Fuel scarcity holds Abuja residents to ransom despite Senate’s ultimatum
The Development may be ridiculing a seven-day ultimatum issued by the Senate on January 25, asking the Nigerian National Petroleum Corporation (NNPC), to find a lasting solution to the persistent fuel scarcity across the country.
Most fuel stations were under lock across the city, while the few that opened for business were besieged by heavy traffic of motorists and people, who were jostling to buy petroleum products.
A haulage expert at the Suleja depot, where products are distributed to the FCT, who pleaded anonymity, said there was a sharp decline in trucking in the depot close to about 30 per cent.
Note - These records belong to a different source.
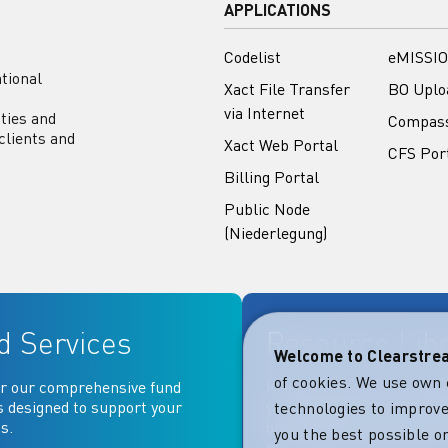
APPLICATIONS
Codelist
eMISSIO
tional
Xact File Transfer
BO Uplo
via Internet
ities and
Compas
clients and
Xact Web Portal
CFS Por
Billing Portal
Public Node
(Niederlegung)
d Services
Resource Lib
Welcome to Clearstr
of cookies. We use own 
r our comprehensive fund
Key documentation and ma
s designed to support your
your fingertips: Access go
technologies to improve
s.
operational, contractual, 
you the best possible on
more essential document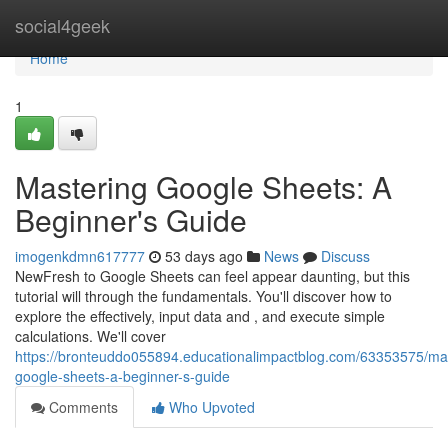
Home
social4geek
Home
1
Mastering Google Sheets: A
Beginner's Guide
imogenkdmn617777
53 days ago
News
Discuss
NewFresh to Google Sheets can feel appear daunting, but this
tutorial will through the fundamentals. You'll discover how to
explore the effectively, input data and , and execute simple
calculations. We'll cover
https://bronteuddo055894.educationalimpactblog.com/63353575/mas
google-sheets-a-beginner-s-guide
Comments
Who Upvoted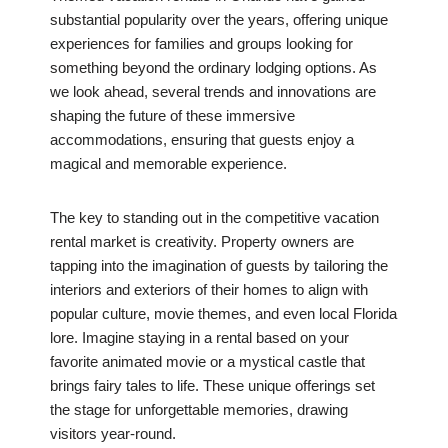
substantial popularity over the years, offering unique
experiences for families and groups looking for
something beyond the ordinary lodging options. As
we look ahead, several trends and innovations are
shaping the future of these immersive
accommodations, ensuring that guests enjoy a
magical and memorable experience.
The key to standing out in the competitive vacation
rental market is creativity. Property owners are
tapping into the imagination of guests by tailoring the
interiors and exteriors of their homes to align with
popular culture, movie themes, and even local Florida
lore. Imagine staying in a rental based on your
favorite animated movie or a mystical castle that
brings fairy tales to life. These unique offerings set
the stage for unforgettable memories, drawing
visitors year-round.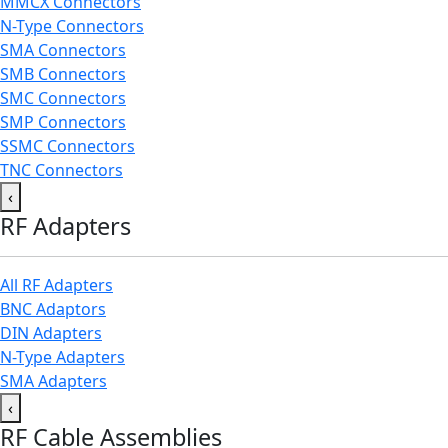
MMCX Connectors
N-Type Connectors
SMA Connectors
SMB Connectors
SMC Connectors
SMP Connectors
SSMC Connectors
TNC Connectors
‹
RF Adapters
All RF Adapters
BNC Adaptors
DIN Adapters
N-Type Adapters
SMA Adapters
‹
RF Cable Assemblies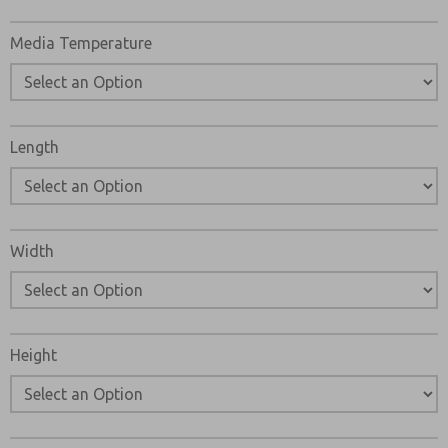
Media Temperature
Length
Width
Height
“I don’t think this problem will be solved until marketers are allowed to bring in products, and sell at landing cost. Products are not coming into the depot as before. From my records, there is already a sharp reduction of about 30 per cent,” he said.
But the spokesman of NNPC, Ndu Ughamadu, insisted that the Corporation alongside its sister agencies, was doing everything possible to ensure normalcy returned to the country.
“We have increased truck-out of petrol to Abuja to 90 trucks per day to ensure that all the queues disappear,” Ughamadu said.
He blamed the situation in the FCT to diversion of trucks by greedy marketers, who want to sell at exorbitant prices.
Ughamadu said the agencies monitoring the situation have arrested numbers of errant operators, including players, who were diverting products to the Benin Republic.
This comes as the Kaduna State Government warned petroleum marketers against the diversion of products to the black market; as such acts have worsened the scarcity of products in the state.
The government also directed marketers and other stakeholders to ensure that petrol was sold at N145/litre.
A statement issued by Senior Special Assistant, Media and Publicity, Samuel Aruwan, further said security agencies had been directed to monitor petrol stations day and night to ensure absolute compliance.